**GIVEN INFORMATION**
- - -
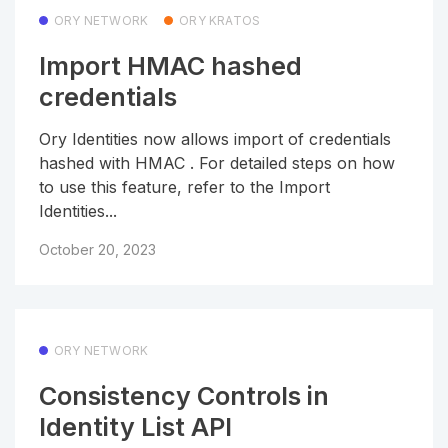
ORY NETWORK
ORY KRATOS
Import HMAC hashed
credentials
Ory Identities now allows import of credentials
hashed with HMAC . For detailed steps on how
to use this feature, refer to the Import
Identities...
October 20, 2023
ORY NETWORK
Consistency Controls in
Identity List API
- - -
**WORK INSTRUCTION**
Using the listing, count the lines where the word "HMAC" appears and reply with only that number.

**SOLUTION FOR THIS EXERCISE**
2